L’écrivain qu’il faut nommer d’abord, parce qu’il a été le premier héros ou la première victime de l’insurrection, c’est M. Hoffmann de Fallersleben. Son recueil publié à Hambourg, en 1841, sous le titre de Chansons non politiques, ne révèle pas précisément un poète original, mais un talent joyeux, affectueux, assez spirituel, assez hardi, et il ouvre convenablement, comme une ouverture agréable et railleuse, le chœur sonore qui va s’élever et frémir de plus en plus sous les archets irrités.

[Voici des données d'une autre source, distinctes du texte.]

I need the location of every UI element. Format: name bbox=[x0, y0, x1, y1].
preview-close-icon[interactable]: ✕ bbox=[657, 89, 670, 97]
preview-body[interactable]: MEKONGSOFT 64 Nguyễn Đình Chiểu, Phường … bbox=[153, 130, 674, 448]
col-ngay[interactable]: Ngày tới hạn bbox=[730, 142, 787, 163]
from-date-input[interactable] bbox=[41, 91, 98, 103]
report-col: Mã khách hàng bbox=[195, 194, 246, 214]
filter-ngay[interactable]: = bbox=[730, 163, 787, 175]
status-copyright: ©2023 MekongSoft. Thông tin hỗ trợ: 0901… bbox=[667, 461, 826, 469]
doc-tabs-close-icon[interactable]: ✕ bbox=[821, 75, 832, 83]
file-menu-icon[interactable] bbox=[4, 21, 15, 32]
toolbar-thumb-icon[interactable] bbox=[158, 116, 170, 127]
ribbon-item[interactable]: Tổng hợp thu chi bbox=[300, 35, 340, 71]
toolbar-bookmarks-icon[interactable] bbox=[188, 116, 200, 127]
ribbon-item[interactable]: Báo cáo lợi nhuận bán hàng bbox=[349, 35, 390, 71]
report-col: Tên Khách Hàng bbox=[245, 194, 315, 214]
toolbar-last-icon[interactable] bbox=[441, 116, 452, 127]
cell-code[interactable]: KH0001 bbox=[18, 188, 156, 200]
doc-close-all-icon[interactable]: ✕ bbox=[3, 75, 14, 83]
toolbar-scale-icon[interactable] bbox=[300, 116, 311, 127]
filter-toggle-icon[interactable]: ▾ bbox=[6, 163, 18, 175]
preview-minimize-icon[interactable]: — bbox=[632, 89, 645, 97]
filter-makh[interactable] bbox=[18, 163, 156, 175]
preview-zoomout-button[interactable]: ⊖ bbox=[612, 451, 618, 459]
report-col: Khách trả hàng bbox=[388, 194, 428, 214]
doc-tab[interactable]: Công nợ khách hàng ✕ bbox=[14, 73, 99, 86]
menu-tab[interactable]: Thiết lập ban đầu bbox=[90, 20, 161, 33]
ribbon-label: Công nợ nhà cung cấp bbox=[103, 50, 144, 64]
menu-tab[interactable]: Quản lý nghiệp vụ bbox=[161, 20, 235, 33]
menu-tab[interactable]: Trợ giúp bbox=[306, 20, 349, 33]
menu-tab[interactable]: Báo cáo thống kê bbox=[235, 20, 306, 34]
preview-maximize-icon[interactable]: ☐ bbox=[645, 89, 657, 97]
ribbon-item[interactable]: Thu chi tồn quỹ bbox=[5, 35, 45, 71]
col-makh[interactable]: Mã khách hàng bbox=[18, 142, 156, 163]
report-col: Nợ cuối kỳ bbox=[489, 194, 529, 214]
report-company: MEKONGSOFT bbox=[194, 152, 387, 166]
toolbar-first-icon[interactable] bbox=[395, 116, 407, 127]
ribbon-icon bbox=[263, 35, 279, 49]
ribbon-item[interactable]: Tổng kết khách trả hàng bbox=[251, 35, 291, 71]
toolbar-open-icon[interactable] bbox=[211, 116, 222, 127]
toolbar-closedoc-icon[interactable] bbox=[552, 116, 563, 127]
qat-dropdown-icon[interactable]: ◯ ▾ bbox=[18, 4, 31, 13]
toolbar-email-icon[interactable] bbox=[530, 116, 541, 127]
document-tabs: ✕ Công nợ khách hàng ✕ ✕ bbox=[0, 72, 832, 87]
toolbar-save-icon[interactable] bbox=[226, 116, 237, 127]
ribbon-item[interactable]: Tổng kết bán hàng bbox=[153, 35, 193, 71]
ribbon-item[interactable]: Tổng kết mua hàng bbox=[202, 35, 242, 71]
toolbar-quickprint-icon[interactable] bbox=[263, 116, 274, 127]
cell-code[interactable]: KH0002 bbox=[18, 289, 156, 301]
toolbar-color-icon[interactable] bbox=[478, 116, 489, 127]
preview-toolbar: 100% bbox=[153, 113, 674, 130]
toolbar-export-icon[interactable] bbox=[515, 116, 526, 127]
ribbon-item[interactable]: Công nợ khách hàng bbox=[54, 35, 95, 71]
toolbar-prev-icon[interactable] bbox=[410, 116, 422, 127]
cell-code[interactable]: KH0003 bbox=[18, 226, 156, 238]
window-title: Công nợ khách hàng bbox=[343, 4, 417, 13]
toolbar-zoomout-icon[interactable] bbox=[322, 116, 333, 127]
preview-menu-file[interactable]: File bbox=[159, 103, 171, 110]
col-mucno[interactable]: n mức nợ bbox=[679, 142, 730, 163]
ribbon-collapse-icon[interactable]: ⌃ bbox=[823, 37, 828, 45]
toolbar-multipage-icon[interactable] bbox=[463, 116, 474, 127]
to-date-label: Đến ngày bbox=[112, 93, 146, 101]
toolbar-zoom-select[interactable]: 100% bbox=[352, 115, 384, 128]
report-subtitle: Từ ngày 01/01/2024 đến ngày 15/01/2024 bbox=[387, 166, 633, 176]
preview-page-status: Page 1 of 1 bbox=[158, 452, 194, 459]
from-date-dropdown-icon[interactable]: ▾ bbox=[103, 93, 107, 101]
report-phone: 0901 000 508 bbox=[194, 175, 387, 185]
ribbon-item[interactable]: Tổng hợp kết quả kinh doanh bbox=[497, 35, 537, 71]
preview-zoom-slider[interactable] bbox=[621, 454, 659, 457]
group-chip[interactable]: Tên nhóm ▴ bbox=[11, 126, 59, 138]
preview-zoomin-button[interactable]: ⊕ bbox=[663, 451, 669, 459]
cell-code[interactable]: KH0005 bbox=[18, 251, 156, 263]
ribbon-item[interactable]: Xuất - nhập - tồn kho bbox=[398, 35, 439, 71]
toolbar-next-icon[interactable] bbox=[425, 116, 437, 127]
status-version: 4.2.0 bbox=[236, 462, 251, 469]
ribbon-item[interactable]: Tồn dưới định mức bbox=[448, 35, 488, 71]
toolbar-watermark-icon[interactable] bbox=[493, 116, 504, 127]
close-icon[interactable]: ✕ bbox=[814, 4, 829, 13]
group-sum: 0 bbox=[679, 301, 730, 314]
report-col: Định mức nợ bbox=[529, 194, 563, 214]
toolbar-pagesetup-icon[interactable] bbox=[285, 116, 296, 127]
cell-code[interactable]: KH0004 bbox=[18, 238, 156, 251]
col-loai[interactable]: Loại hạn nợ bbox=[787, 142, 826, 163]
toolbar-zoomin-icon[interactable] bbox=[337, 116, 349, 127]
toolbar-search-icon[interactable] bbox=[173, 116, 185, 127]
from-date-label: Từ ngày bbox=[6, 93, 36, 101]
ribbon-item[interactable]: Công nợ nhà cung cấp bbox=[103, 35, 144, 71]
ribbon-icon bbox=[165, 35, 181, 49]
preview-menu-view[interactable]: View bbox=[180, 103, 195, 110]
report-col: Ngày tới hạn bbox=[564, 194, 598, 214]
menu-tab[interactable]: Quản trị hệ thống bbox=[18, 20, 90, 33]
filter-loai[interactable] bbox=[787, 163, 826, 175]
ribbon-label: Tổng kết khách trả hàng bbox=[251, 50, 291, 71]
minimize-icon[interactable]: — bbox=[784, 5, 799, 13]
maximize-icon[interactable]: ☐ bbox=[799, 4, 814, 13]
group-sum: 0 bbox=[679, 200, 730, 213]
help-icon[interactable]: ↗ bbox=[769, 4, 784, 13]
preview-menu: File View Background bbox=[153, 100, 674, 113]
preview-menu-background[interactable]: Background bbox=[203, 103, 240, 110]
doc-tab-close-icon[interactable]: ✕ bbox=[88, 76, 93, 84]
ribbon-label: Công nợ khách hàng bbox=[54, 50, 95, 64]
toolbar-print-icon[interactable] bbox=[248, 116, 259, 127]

La plupart des idées qui animeront tout à l’heure des poètes plus ardens, on les trouve déjà chez M. Hoffmann de Fallersleben ; ce sont les mêmes antipathies, les mêmes haines, les mêmes déclarations de guerre. Seulement, M. Hoffmann prend les choses du côté bouffon ; au lieu de s’indigner, il raille. Sa raillerie est bien allemande ; elle a une allure particulière, une saveur natale, un goût de terroir qui ne messied pas. Joyeuse, sans façon, un peu gauche, un peu grossière parfois, l’auteur l’a trouvée le plus souvent au fond d’une cruche de bière. Malgré cette bonhomie, cependant, on entend çà et là quelques accens plus doux ou plus fiers ; un sentiment poétique qui ne manque pas de grâce fait par intervalles d’heureuses apparitions, mais on est bien vite ramené aux facéties, aux propos de table, aux grelots et au tambourin.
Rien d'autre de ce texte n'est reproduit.